Justine Peres Smith
Screen Editor, Cult MTL
Canada
Voted for
Film | Year | Director |
---|---|---|
Sunrise: A Song of Two Humans | 1927 | F.W. Murnau |
Roma città aperta | 1945 | Roberto Rossellini |
The Red Shoes | 1948 | Michael Powell, Emeric Pressburger |
La notte | 1961 | Michelangelo Antonioni |
Jeanne Dielman, 23 Quai du Commerce, 1080 Bruxelles | 1975 | Chantal Akerman |
Crash | 1996 | David Cronenberg |
As I Was Moving Ahead, Occasionally I Saw Brief Glimpses of Beauty | 2000 | Jonas Mekas |
In the Mood for Love | 2000 | Wong Kar Wai |
Gentlemen Prefer Blondes | 1953 | Howard Hawks |
JUVENTUDE EM MARCHA | 2006 | Pedro Costa |
Comments
I don't know what makes the greatest films of all time. I can only speak to what I see as artists that use the medium to explore possibilities and limits. Cinema is a technological medium shaped as much by the tools and evolutions in technology as the artists' imagination. In most film schools, students are taught that the labour and technological costs inherent to the medium require something most of them don't have: both money and influence. To make a Hollywood film, you need a Hollywood budget. They're not wrong, of course, but why would you want to make a Hollywood film?
Films that explore limits and possibilities are essential in selecting the films on my list. What filmmaker transcended the art of silent cinema? How do you make a revolutionary film under a fascist government? What is the difference between a filmmaker and a filmer? How do we imagine a future where cinema is no longer the dominant art form?
I also cared deeply for beauty and bodies. I've always been drawn to blood reds and misty dawns; Jeanne Moreau's face and Moira Shearer's dancing; The gnarled ugliness of Elia Koteas's tattooed scars, a vision for a future where man and machine become one.
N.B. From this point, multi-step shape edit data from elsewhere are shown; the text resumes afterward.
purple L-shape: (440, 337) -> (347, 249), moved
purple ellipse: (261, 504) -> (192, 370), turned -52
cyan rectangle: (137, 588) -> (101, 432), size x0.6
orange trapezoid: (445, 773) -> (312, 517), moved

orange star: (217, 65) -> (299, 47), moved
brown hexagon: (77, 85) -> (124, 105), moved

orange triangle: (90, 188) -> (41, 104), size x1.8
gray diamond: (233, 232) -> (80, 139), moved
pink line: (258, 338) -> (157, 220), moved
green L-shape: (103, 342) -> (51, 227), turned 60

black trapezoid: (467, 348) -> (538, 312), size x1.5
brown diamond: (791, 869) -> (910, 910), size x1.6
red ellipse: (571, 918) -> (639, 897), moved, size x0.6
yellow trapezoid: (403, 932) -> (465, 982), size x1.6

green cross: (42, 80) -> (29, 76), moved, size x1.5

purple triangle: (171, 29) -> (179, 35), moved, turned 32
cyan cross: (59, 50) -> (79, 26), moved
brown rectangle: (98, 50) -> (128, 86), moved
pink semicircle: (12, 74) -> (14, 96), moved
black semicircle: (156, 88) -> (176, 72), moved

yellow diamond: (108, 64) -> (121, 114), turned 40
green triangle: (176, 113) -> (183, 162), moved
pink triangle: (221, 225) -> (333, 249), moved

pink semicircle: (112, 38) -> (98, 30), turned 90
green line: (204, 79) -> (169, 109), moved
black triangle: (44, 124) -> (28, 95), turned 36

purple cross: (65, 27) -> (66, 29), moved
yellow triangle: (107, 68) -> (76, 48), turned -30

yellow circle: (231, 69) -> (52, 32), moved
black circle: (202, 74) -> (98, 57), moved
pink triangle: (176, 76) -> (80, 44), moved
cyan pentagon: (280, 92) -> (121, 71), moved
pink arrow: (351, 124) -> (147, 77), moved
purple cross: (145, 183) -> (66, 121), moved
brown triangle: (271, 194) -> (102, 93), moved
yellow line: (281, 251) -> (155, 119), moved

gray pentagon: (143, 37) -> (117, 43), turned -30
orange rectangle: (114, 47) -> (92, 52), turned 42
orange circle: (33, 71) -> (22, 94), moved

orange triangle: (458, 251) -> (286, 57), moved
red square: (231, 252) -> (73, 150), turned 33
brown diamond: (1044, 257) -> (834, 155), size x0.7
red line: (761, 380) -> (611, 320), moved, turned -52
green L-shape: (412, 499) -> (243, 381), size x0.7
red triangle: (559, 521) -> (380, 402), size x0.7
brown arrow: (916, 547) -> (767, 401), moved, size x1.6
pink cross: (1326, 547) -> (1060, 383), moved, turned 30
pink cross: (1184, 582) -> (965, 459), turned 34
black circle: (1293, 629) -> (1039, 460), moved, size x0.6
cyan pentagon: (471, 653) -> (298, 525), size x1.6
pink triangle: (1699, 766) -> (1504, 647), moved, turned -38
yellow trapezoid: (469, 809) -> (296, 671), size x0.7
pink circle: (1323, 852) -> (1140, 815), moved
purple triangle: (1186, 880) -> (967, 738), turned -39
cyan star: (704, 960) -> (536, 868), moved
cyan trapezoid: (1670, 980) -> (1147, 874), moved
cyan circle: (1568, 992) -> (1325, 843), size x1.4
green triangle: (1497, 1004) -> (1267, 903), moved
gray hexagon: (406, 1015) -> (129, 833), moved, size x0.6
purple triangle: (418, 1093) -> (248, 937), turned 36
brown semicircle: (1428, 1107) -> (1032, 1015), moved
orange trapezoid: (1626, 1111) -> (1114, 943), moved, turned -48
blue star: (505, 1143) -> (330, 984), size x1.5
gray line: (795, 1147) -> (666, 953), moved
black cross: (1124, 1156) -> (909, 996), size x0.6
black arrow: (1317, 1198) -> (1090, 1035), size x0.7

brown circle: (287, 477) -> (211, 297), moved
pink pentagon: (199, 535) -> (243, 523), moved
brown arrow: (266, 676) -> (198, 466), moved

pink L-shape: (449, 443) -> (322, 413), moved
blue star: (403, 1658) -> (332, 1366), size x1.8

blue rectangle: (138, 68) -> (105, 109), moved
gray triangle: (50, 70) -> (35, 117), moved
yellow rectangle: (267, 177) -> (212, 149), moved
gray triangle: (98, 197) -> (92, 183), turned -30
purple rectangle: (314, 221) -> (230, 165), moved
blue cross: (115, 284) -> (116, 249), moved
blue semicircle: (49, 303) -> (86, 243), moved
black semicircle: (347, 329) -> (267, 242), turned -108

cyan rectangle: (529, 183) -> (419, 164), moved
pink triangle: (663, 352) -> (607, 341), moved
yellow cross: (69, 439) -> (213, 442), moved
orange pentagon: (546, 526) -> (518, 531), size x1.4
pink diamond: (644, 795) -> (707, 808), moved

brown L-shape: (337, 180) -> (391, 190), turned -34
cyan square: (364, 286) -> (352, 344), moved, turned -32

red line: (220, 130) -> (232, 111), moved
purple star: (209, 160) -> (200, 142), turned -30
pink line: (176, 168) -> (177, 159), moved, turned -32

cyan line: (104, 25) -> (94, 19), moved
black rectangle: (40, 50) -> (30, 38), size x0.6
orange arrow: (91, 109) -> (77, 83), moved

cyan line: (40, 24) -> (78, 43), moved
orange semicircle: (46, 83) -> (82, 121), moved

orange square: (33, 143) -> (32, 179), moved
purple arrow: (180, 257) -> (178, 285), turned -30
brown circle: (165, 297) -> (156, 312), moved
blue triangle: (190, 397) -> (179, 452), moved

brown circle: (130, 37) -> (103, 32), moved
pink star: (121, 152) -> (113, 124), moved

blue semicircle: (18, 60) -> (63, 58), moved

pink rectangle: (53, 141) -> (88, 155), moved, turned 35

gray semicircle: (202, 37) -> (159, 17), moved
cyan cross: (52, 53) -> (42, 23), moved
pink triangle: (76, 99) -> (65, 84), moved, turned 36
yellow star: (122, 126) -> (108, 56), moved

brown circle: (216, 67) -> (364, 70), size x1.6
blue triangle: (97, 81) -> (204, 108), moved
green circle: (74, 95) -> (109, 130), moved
My first draft did not include any films from the 21st century, but in the end, it feels as though it casts a looming shadow over my list. The more I reflected on the possibilities of the future and our accelerating world, the more it seemed integral to reflect the visions of contemporary artists exploring cinema as it transforms from its material skin (celluloid) into digital. As our bodies and minds are also changing, shaped and distorted by new technologies, our art does and should reflect that as well.